Following our previous article on tracking calories, we will explain other areas of activity we track in order to progress.
Your training is the foundation to improving your physique. Therefore, tracking the weights, reps and sets you do makes it easy to ensure you progress each session. If one week you do leg extension, you may do 10 reps 3 times at 20kg, you know the next week you are capable of doing that weight, so you can increase the weight. This is called progressive overload.
Tracking your workouts also present you with pattern of when is best to take a de-load. Gaining an understanding of how long your training cycles are means you can plan accordingly. For example, if you’re able to train with progressive overload for 6 weeks and you notice by week 7 you’re fatigued and struggling to hit the same numbers, it may be a sign that you need to take a rest from the gym to recover.
You can also log in other factors aside from just the weights, reps and sets.
-You may be training at a different time of the day. which affects your energy levels.
-You may have not eaten much that day, and for women you may be at a specific time of the month.
This is a huge benefit to having a PT – they do all this data collection for you!
Tracking your Steps
Another form of tracking activity is by counting steps, which is all the craze now.
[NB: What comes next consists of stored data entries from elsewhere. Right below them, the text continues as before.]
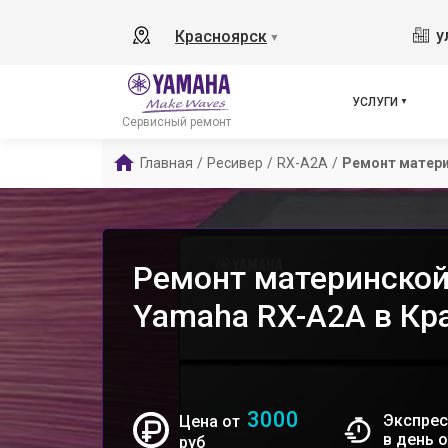
у
Красноярск
▼
УСЛУГИ
Сервисный ремонт
Главная
/
Ресивер
/
RX-A2A
/
Ремонт матер
Ремонт материнской
Yamaha RX-A2A в Кр
3000
Экспрес
Цена от
в день 
руб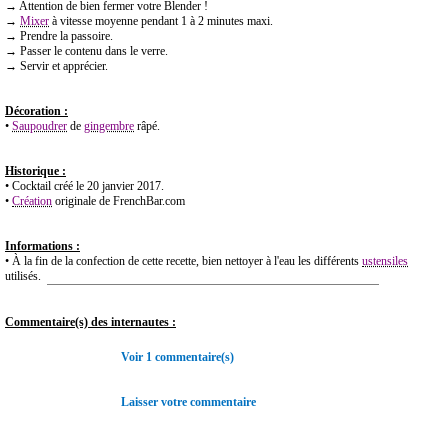
→ Attention de bien fermer votre Blender !
→
Mixer
à vitesse moyenne pendant 1 à 2 minutes maxi.
→ Prendre la passoire.
→ Passer le contenu dans le verre.
→ Servir et apprécier.
Décoration :
•
Saupoudrer
de
gingembre
râpé.
Historique :
• Cocktail créé le 20 janvier 2017.
•
Création
originale de FrenchBar.com
Informations :
• À la fin de la confection de cette recette, bien nettoyer à l'eau les différents
ustensiles
utilisés.
Commentaire(s) des internautes :
Voir 1 commentaire(s)
Laisser votre commentaire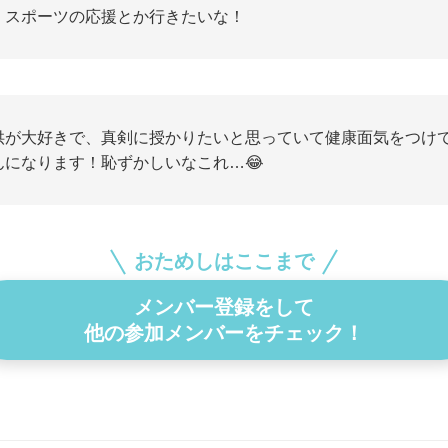
、スポーツの応援とか行きたいな！
供が大好きで、真剣に授かりたいと思っていて健康面気をつけて
んになります！恥ずかしいなこれ…😂
おためしはここまで
メンバー登録をして
他の参加メンバーをチェック！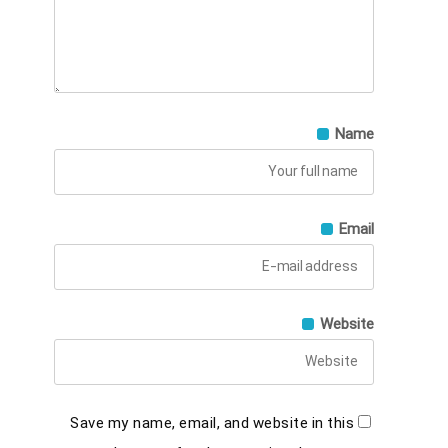
Name
Email
Website
Save my name, email, and website in this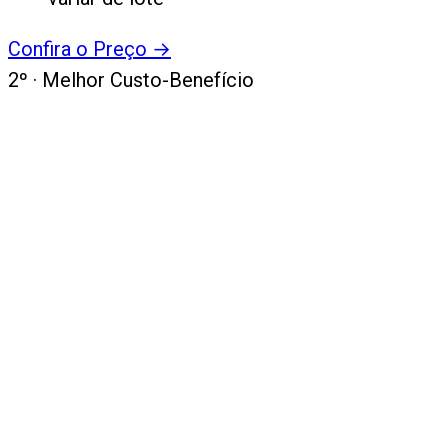
Confira o Preço
→
2
º ·
Melhor Custo-Benefício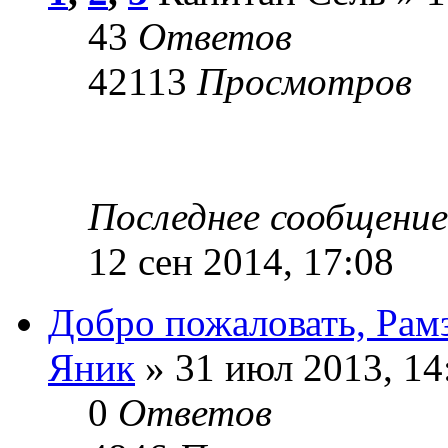
43
Ответов
42113
Просмотров
Последнее сообщени
12 сен 2014, 17:08
Добро пожаловать, Рам
Яник
» 31 июл 2013, 14
0
Ответов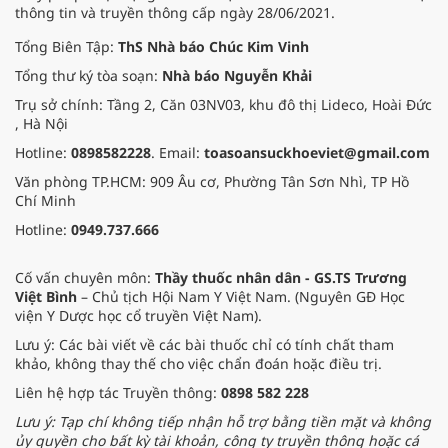
thông tin và truyền thông cấp ngày 28/06/2021.
Tổng Biên Tập:
ThS Nhà báo Chúc Kim Vinh
Tổng thư ký tòa soạn:
Nhà báo Nguyễn Khải
Trụ sở chính: Tầng 2, Căn 03NV03, khu đô thị Lideco, Hoài Đức
, Hà Nội
Hotline:
0898582228
. Email:
toasoansuckhoeviet@gmail.com
Văn phòng TP.HCM: 909 Âu cơ, Phường Tân Sơn Nhì, TP Hồ
Chí Minh
Hotline:
0949.737.666
Cố vấn chuyên môn:
Thầy thuốc nhân dân - GS.TS Trương
Việt Bình
– Chủ tịch Hội Nam Y Việt Nam. (Nguyên GĐ Học
viện Y Dược học cổ truyền Việt Nam).
Lưu ý: Các bài viết về các bài thuốc chỉ có tính chất tham
khảo, không thay thế cho việc chẩn đoán hoặc điều trị.
Liên hệ hợp tác Truyền thông:
0898 582 228
Lưu ý: Tạp chí không tiếp nhận hỗ trợ bằng tiền mặt và không
ủy quyền cho bất kỳ tài khoản, công ty truyền thông hoặc cá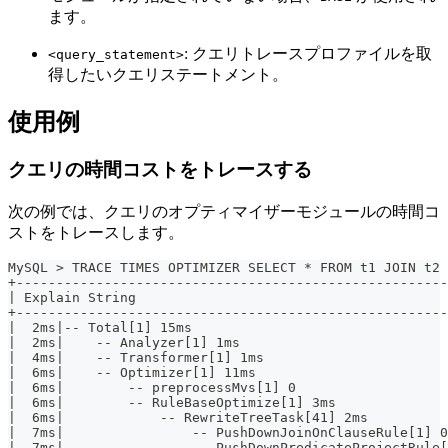
ます。
: クエリトレースプロファイルを取
<query_statement>
得したいクエリステートメント。
使用例
クエリの時間コストをトレースする
次の例では、クエリのオプティマイザーモジュールの時間コ
ストをトレースします。
MySQL > TRACE TIMES OPTIMIZER SELECT * FROM t1 JOIN t2 
+------------------------------------------------------
| Explain String                                       
+------------------------------------------------------
|  2ms|-- Total[1] 15ms                                
|  2ms|    -- Analyzer[1] 1ms                          
|  4ms|    -- Transformer[1] 1ms                       
|  6ms|    -- Optimizer[1] 11ms                        
|  6ms|        -- preprocessMvs[1] 0                   
|  6ms|        -- RuleBaseOptimize[1] 3ms              
|  6ms|            -- RewriteTreeTask[41] 2ms          
|  7ms|                -- PushDownJoinOnClauseRule[1] 0
|  7ms|                -- PushDownPredicateProjectRule[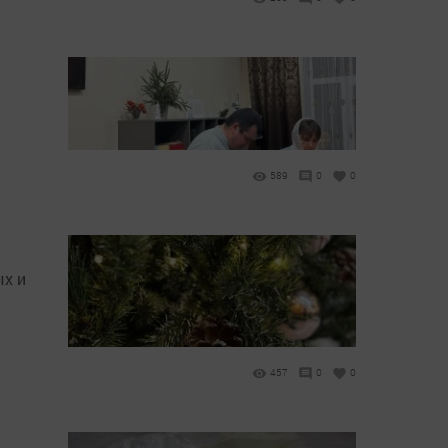
589
0
0
ых и
457
0
0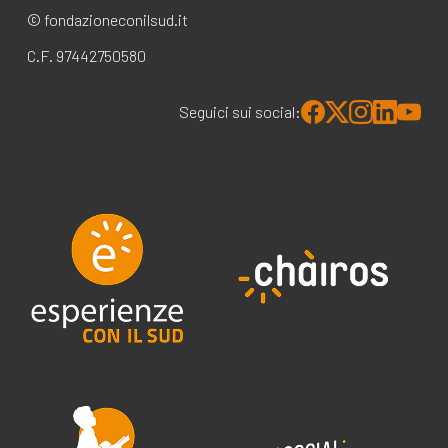
© fondazioneconilsud.it
C.F. 97442750580
Seguici sui social:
Steps can be easily logged on your phone or a fitbit watch.
As a nation we’re committed to hitting our 10k steps daily and becoming boastful when we’ve exceeded it. Steps contribute to your NEAT levels – NON EXERCISE ACTIVITY THERMOGENESIS which contributes to the energy deficit required for fat loss. It’s important to put in the effort not just during the gym but also outside, which is why we actively encourage clients to get more steps in. Getting more steps in is a really easy method of moving more that doesn’t require a lot of energy and can be done without you even thinking about it. Try walking to a further bus/train stop or going to a further coffee shop, the increase in energy expenditure will add up.
In extreme cases for muscle building, sometimes doing too many steps can put you in an unknown deficit (on top of cardio and training). Which may mean you need to consume more food to avoid that deficit.
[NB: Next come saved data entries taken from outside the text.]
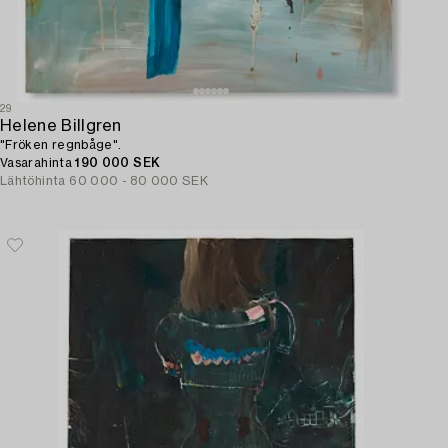
29
Helene Billgren
"Fröken regnbåge".
Vasarahinta
190 000 SEK
Lähtöhinta
60 000 - 80 000 SEK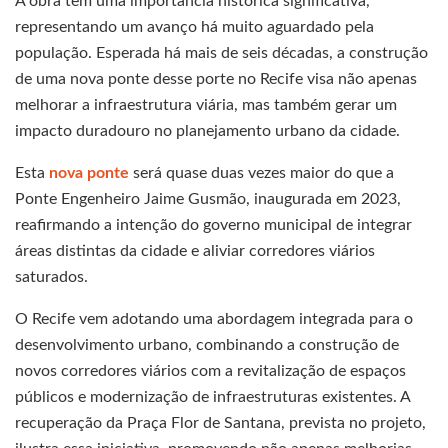
A obra tem uma importância histórica significativa,
representando um avanço há muito aguardado pela
população. Esperada há mais de seis décadas, a construção
de uma nova ponte desse porte no Recife visa não apenas
melhorar a infraestrutura viária, mas também gerar um
impacto duradouro no planejamento urbano da cidade.
Esta
nova ponte
será quase duas vezes maior do que a
Ponte Engenheiro Jaime Gusmão, inaugurada em 2023,
reafirmando a intenção do governo municipal de integrar
áreas distintas da cidade e aliviar corredores viários
saturados.
O Recife vem adotando uma abordagem integrada para o
desenvolvimento urbano, combinando a construção de
novos corredores viários com a revitalização de espaços
públicos e modernização de infraestruturas existentes. A
recuperação da Praça Flor de Santana, prevista no projeto,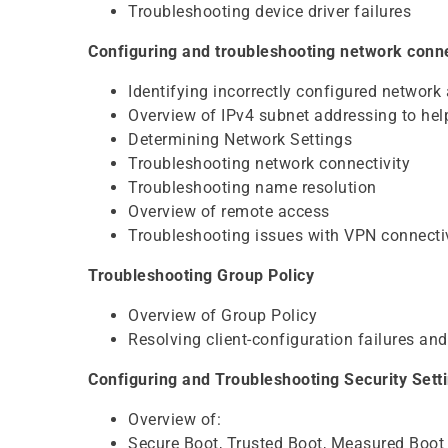
Troubleshooting device driver failures
Configuring and troubleshooting network conne
Identifying incorrectly configured network
Overview of IPv4 subnet addressing to help
Determining Network Settings
Troubleshooting network connectivity
Troubleshooting name resolution
Overview of remote access
Troubleshooting issues with VPN connecti
Troubleshooting Group Policy
Overview of Group Policy
Resolving client-configuration failures an
Configuring and Troubleshooting Security Sett
Overview of:
Secure Boot, Trusted Boot, Measured Boot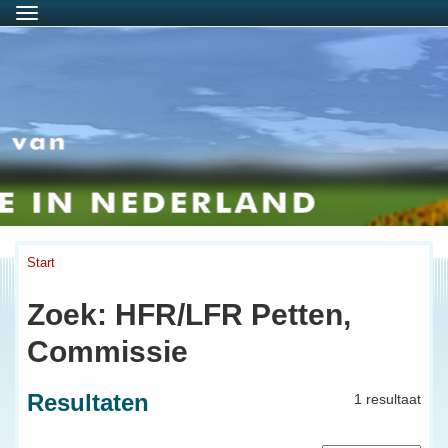
Menu
Start
Zoek: HFR/LFR Petten,
Commissie
Resultaten
1 resultaat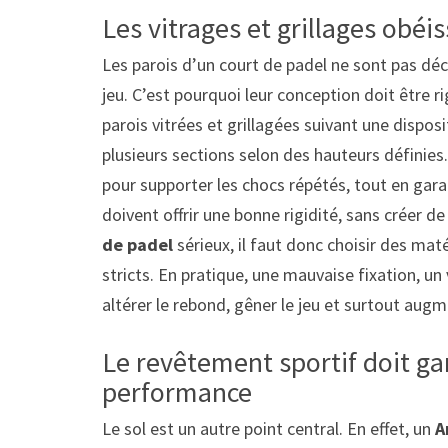
Les vitrages et grillages obéi
Les parois d’un court de padel ne sont pas déco
jeu. C’est pourquoi leur conception doit être 
parois vitrées et grillagées suivant une dispos
plusieurs sections selon des hauteurs définies. 
pour supporter les chocs répétés, tout en garan
doivent offrir une bonne rigidité, sans créer 
de padel
sérieux, il faut donc choisir des ma
stricts. En pratique, une mauvaise fixation, u
altérer le rebond, gêner le jeu et surtout aug
Le revêtement sportif doit ga
performance
Le sol est un autre point central. En effet, un
A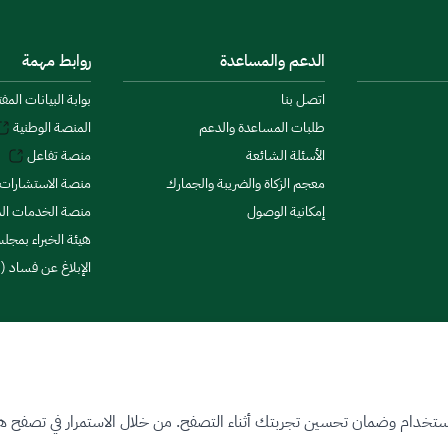
الدعم والمساعدة
روابط مهمة
اتصل بنا
بوابة البيانات المف
طلبات المساعدة والدعم
المنصة الوطنية
الأسئلة الشائعة
منصة تفاعل
معجم الزكاة والضريبة والجمارك
منصة الاستشارات 
إمكانية الوصول
منصة الخدمات الما
هيئة الخبراء بمجلس
الإبلاغ عن فساد (ن
ستخدام وضمان تحسين تجربتك أثناء التصفح. من خلال الاستمرار في تصفح هذا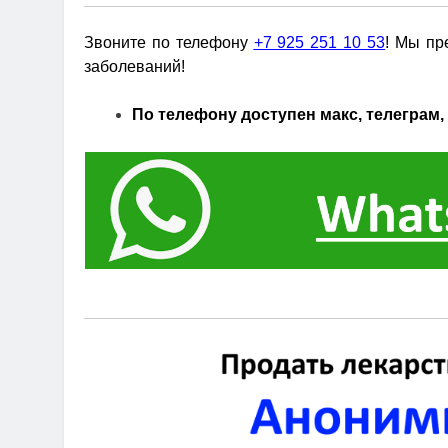
Звоните по телефону
+7 925 251 10 53
! Мы пр
заболеваний!
По телефону доступен макс, телеграм,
A great example to why we should track is if you look at someone who has a sedentary job at a desk all day, who may average 5k steps a day compared to someone working on a building site who can do upwards of 20k steps a day. Even if they’re the same age, gender, height and weight, both will have different calories required for their goals.
In summary, whenever you want to make progress you need data to start with, and then monitor as you go on. There is no one size fits all answer with regards to how much you need to eat to lose weight, or how many reps and sets you need to do to grow bigger biceps. Each individual is different. The more we know about you the more we can help you.